Unas 3.000 personas se han reunido en un hotel de l’Hospitalet de Llobregat (Barcelona) para bancar a la selección albiceleste en un partido con una altísima carga emotiva, culminado con una histórica remontada que lleva al equipo de Leo Messi a su segunda final consecutiva.

No es que este miércoles se haya reunido más gente porque se trate de una semifinal o porque el partido es a las 9 de la noche. Es el sexto evento que organiza la Filial Argentina de Barcelona en este Mundial y en todos se han agotado las entradas, también cuando el partido se ha celebrado a las 4 de la madrugada en un día laborable.

“No me preguntes, no tiene ningún sentido”, explicaba Sebastián Romero, 42 años, cuestionado por la manera en la que los argentinos viven este deporte.

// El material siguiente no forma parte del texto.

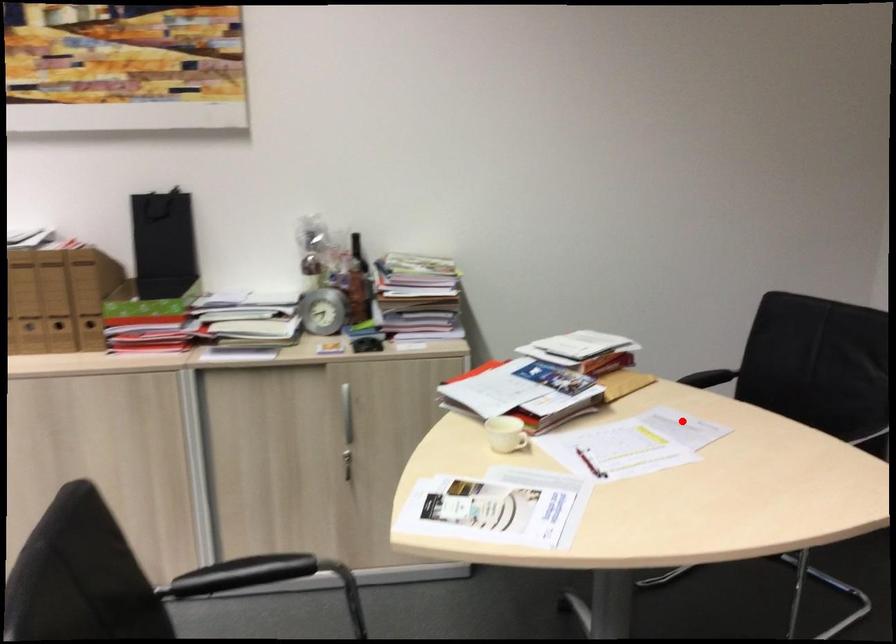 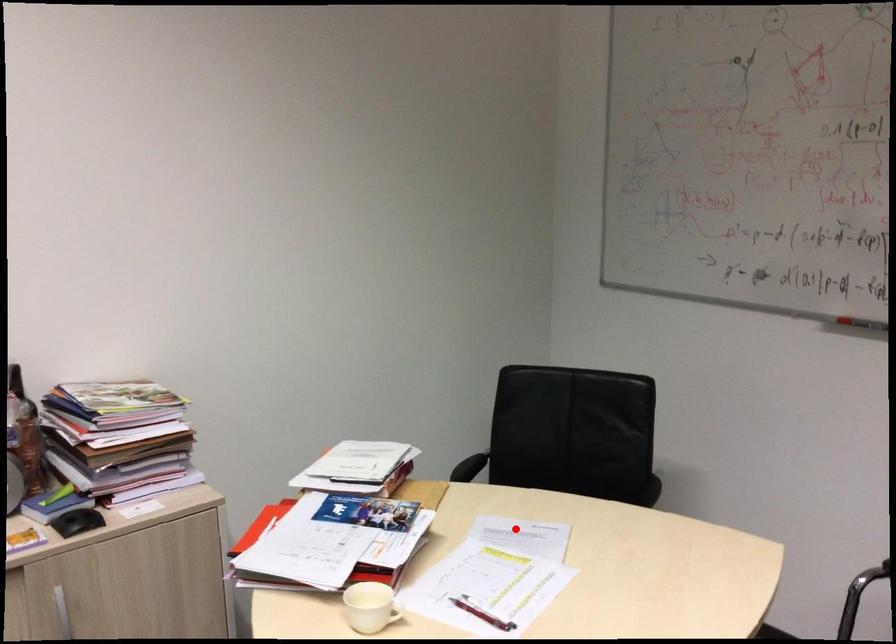 I am providing you with two images of the same scene from different viewpoints. A red point is marked on the first image and another point is marked on the second image. Do the highlighted points in image1 and image2 indicate the same real-world spot?

Yes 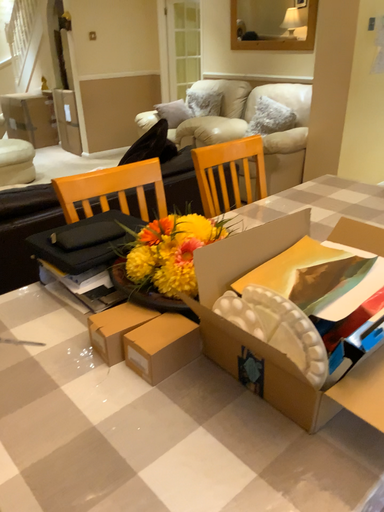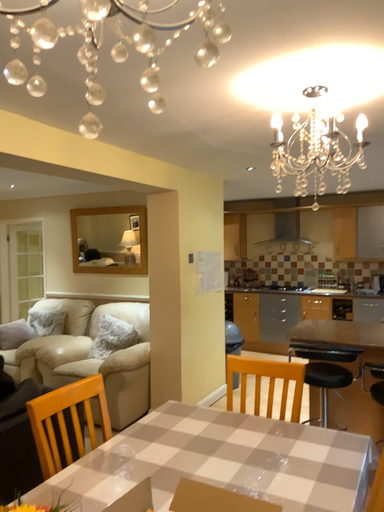 Question: Which way did the camera rotate in the video?

Choices:
 (A) rotated upward
 (B) rotated downward

Answer: (A) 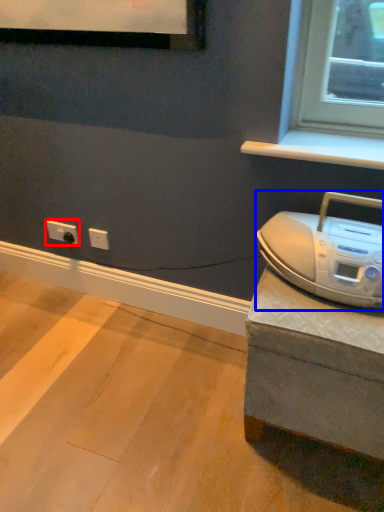 Question: Among these objects, which one is farthest to the camera, electric outlet (highlighted by a red box) or home appliance (highlighted by a blue box)?

Choices:
 (A) electric outlet
 (B) home appliance

Answer: (A) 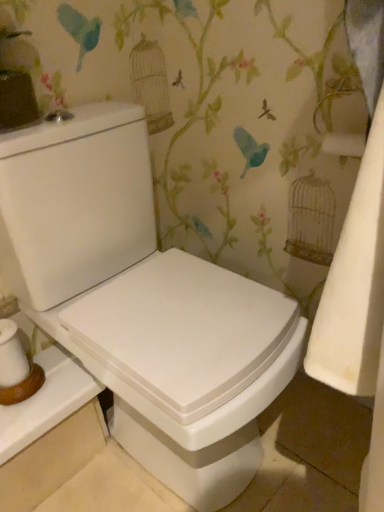 Locate an element on the screen. white glossy toilet at center is located at coordinates (142, 303).

This screenshot has height=512, width=384. What do you see at coordinates (142, 303) in the screenshot?
I see `white glossy toilet at center` at bounding box center [142, 303].

Image resolution: width=384 pixels, height=512 pixels. Identify the location of white glossy toilet at center. (142, 303).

La fiebre argentina se ha notado durante el Mundial en la capital catalana. Se ha visto en el metro, los días de partido, con vagones repletos de camisetas albicelestes. También en las plazas tras una eliminatoria de madrugada, con miles de personas cantando en Arco de Triunfo a las 6 de la mañana con el sol ya asomando en la ciudad.